**The problem:** Although the data below holds other lines too, output only those from the line with "để thay thế" up to and including the line with "nhưng đều là", exactly as they appear.

[Data records Boundary: Start]

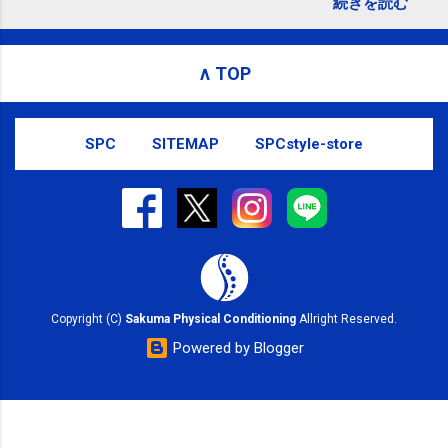
続きを読む
す。 電話に出られないことがあります
ので、ご予約、お問い合わせは
SMS（ショートメッセージ）や LINE 等
∧ TOP
をおすすめしております。
SPC
SITEMAP
SPCstyle-store
Copyright (C)
Sakuma Physical Conditioning
Allright Reserved.
Powered by Blogger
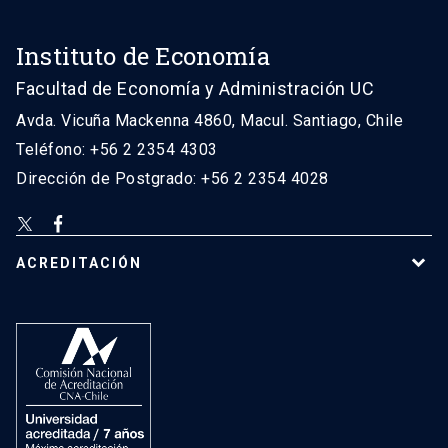
Instituto de Economía
Facultad de Economía y Administración UC
Avda. Vicuña Mackenna 4860, Macul. Santiago, Chile
Teléfono: +56 2 2354 4303
Dirección de Postgrado: +56 2 2354 4028
ACREDITACIÓN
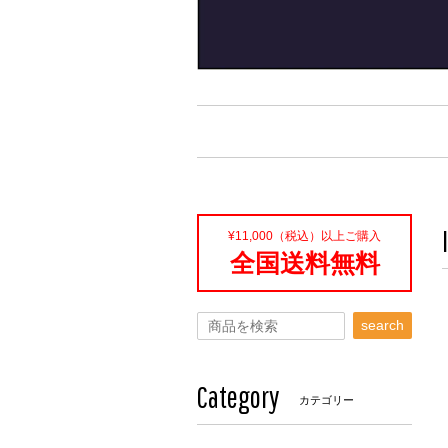
¥11,000（税込）以上ご購入
全国送料無料
search
Category
カテゴリー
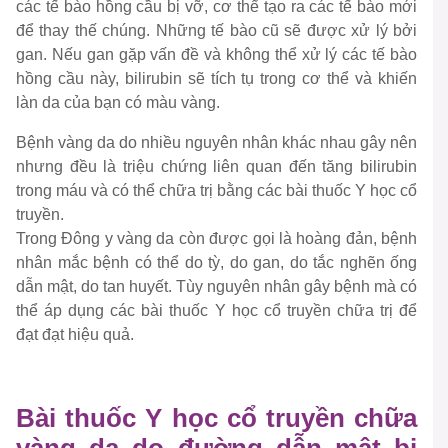
các tế bào hồng cầu bị vỡ, cơ thể tạo ra các tế bào mới
để thay thế chúng. Những tế bào cũ sẽ được xử lý bởi
gan. Nếu gan gặp vấn đề và không thể xử lý các tế bào
hồng cầu này, bilirubin sẽ tích tụ trong cơ thể và khiến
làn da của bạn có màu vàng.
Bệnh vàng da do nhiều nguyên nhân khác nhau gây nên
nhưng đều là triệu chứng liên quan đến tăng bilirubin
trong máu và có thể chữa trị bằng các bài thuốc Y học cổ
truyền.
Trong Đông y vàng da còn được gọi là hoàng đản, bệnh
nhân mắc bệnh có thể do tỳ, do gan, do tắc nghẽn ống
dẫn mật, do tan huyết. Tùy nguyên nhân gây bệnh mà có
thể áp dụng các bài thuốc Y học cổ truyền chữa trị để
đạt đạt hiệu quả.
Bài thuốc Y học cổ truyền chữa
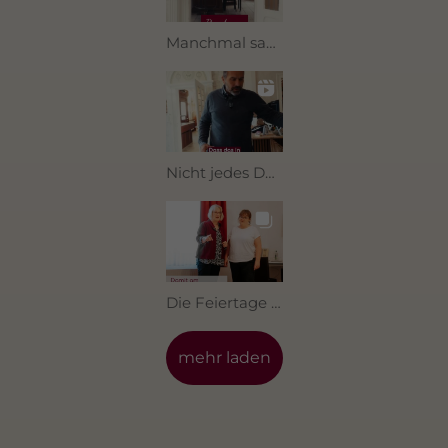
Manchmal sagt ein Rundgang mehr als tausend Worte. 🤍
Nicht jedes Detail ist einfach nur Deko. 👀
Die Feiertage sind die perfekte Gelegenheit, sich einfach mal eine Pause zu gönnen. 🌿
mehr laden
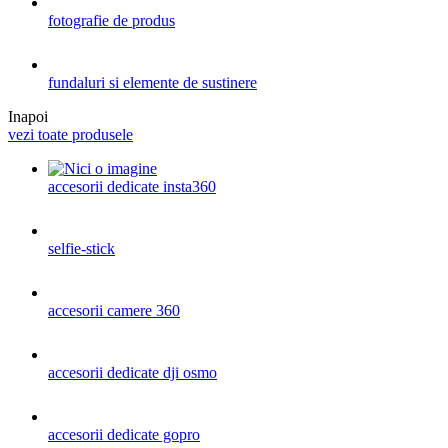
fotografie de produs
fundaluri si elemente de sustinere
Inapoi
vezi toate produsele
accesorii dedicate insta360
selfie-stick
accesorii camere 360
accesorii dedicate dji osmo
accesorii dedicate gopro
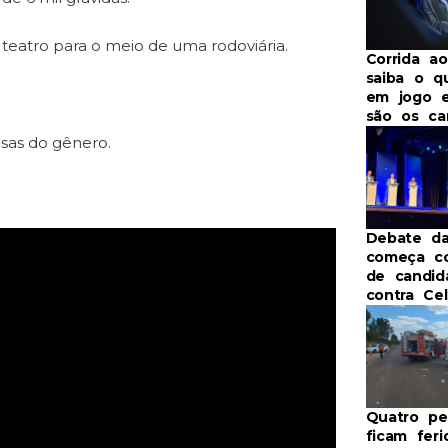
 teatro para o meio de uma rodoviária.
Corrida ao
saiba o q
em jogo e
são os ca
sas do gênero.
Debate d
começa c
de candid
contra Ce
Quatro pe
ficam fer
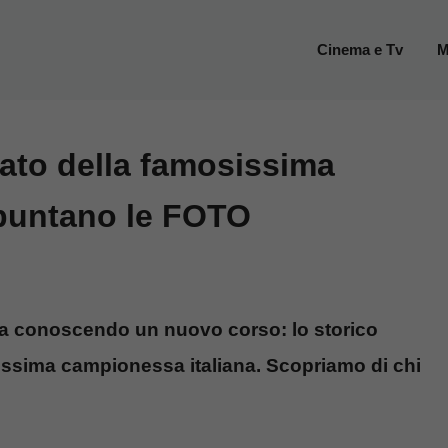
Cinema e Tv
M
ato della famosissima
spuntano le FOTO
sta conoscendo un nuovo corso: lo storico
issima campionessa italiana. Scopriamo di chi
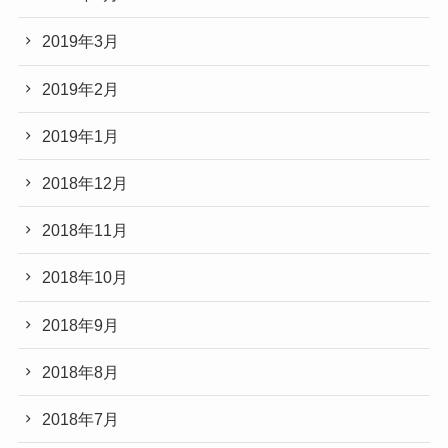
2019年3月
2019年2月
2019年1月
2018年12月
2018年11月
2018年10月
2018年9月
2018年8月
2018年7月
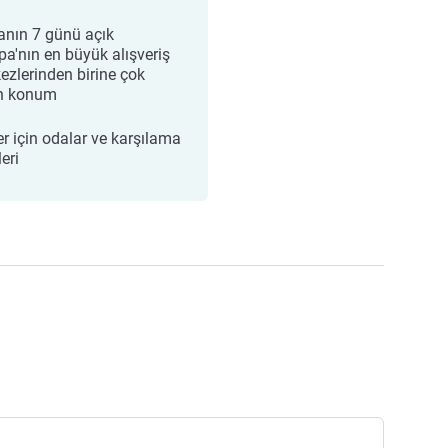
anın 7 günü açık
pa'nın en büyük alışveriş
ezlerinden birine çok
n konum
er için odalar ve karşılama
eri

[Data records Boundary: End]

**Task output:**
để thay thế chúng. Những tế bào cũ sẽ được xử lý bởi
gan. Nếu gan gặp vấn đề và không thể xử lý các tế bào
hồng cầu này, bilirubin sẽ tích tụ trong cơ thể và khiến
làn da của bạn có màu vàng.
Bệnh vàng da do nhiều nguyên nhân khác nhau gây nên
nhưng đều là triệu chứng liên quan đến tăng bilirubin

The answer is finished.